I've been doing makeup professionally in one capacity or another for over 20 years. Since my Multiple Sclerosis symptoms started a couple of years ago, in terms of physical symptoms, my hands have taken the worst of it. I have reduced sensation in my fingertips, weakness and occasionally tremors (especially in the summer.)
I managed to get through a light makeup application on a friend a few weeks ago without much incident, but I was sore, shaky and tired the next two days. I was so tired by the end of the session I even forgot to take pictures of my friend! It was so much fun and I enjoyed every second of it -- but I paid for it. And I realized that if I wanted to take pro jobs, I'd have to hire an assistant just in case I wasn't able to finish the application. It's just not worth that to stay in that side of the beauty business.

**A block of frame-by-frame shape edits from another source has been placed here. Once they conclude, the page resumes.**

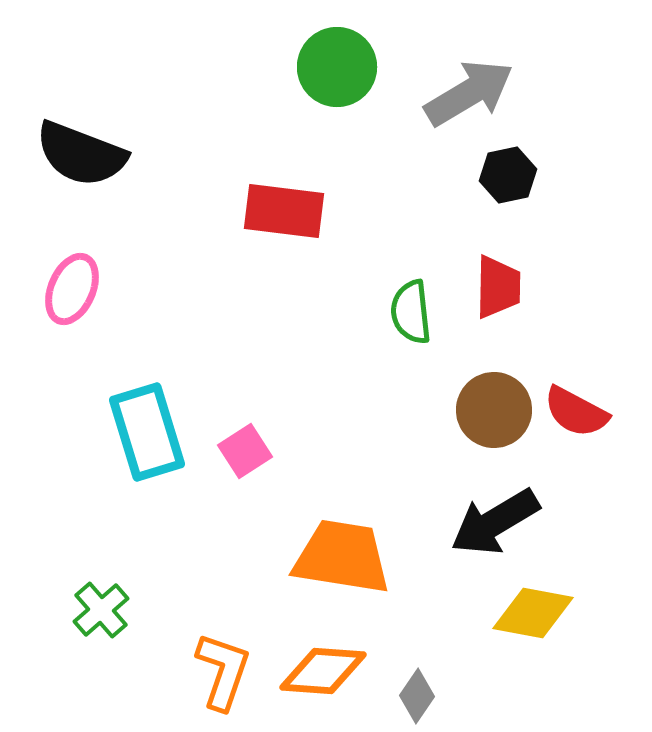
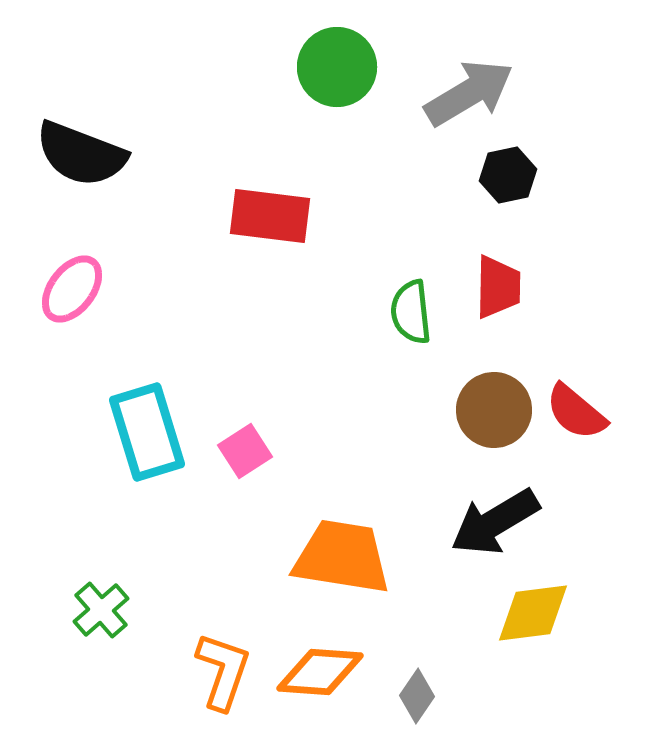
red rectangle: moved 14 px left, 5 px down
pink ellipse: rotated 14 degrees clockwise
red semicircle: rotated 12 degrees clockwise
yellow diamond: rotated 18 degrees counterclockwise
orange diamond: moved 3 px left, 1 px down
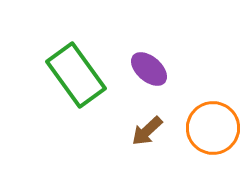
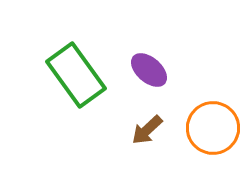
purple ellipse: moved 1 px down
brown arrow: moved 1 px up
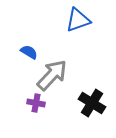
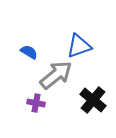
blue triangle: moved 1 px right, 26 px down
gray arrow: moved 4 px right; rotated 8 degrees clockwise
black cross: moved 1 px right, 3 px up; rotated 8 degrees clockwise
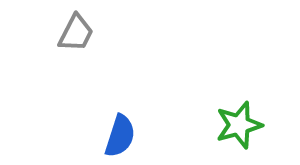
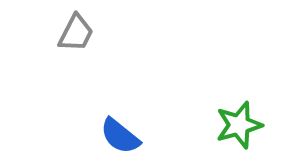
blue semicircle: rotated 111 degrees clockwise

If I can't finish my own makeup application (on myself), or if I press too hard because I can't judge pressure well, or if I shake too much and have to wash everything off, no one else but me is bothered by it. On a client, I just don't want to risk it.
That said, I will continue to do crazy makeup on myself and occasionally glue things to my face. :D
My effort now is in covering product launches, reviewing products that I think would work well for dancers and other performers, and putting together a guide book for makeup application in the social dance world.
2. Didn't you write for . . . ?
|A cropped Polaroid picture of the last issue, in 1997, of Luxe Beauty Report. Thanks to too many moves, that might be all I have left to show for it. Thank goodness for the digital age!|
|A behind-the-scenes set up shot from a YSL Beauté launch in 1998.|
Shockingly, a few of you remember me from the Beauty Buzz days. I was both astonished and flattered by that. :D I became a beauty journalist in the early 90's first with my own (print) publication, Luxe Beauty Report, and then for other beauty and fashion websites like Lucire.com, La-Story.com, BeautyBuzz and MakeupAlley.com. I am writing for Lucire once again, and you can see my latest article here:Lucire.com - Pat McGrath SkinFestish003 Launch
3. Are you certified?
No, unless you count Sephora's Makeup Artist training program, in which I was certified. I was also a Fragrance Foundation Certified Fragrance Specialist. But in general, I am what's called a "brand trained" or "vendor-trained" makeup artist, not a cosmetologist or aesthetician. I considered it but I would spend too much of my time learning hair and waxing and other skills that I had no intention of doing professionally, and it wasn't cost effective for me.
I was very lucky to have started in cosmetics in the late 80's when companies spent a small fortune training and retaining their people. For example, I studyied with an aesthetician when I worked for Payot Paris. Training would take months and would continue nearly constantly. I also worked in environments where cross-training was strongly encouraged. Some brands still spend tremendous resources on training, but they are getting fewer and fewer.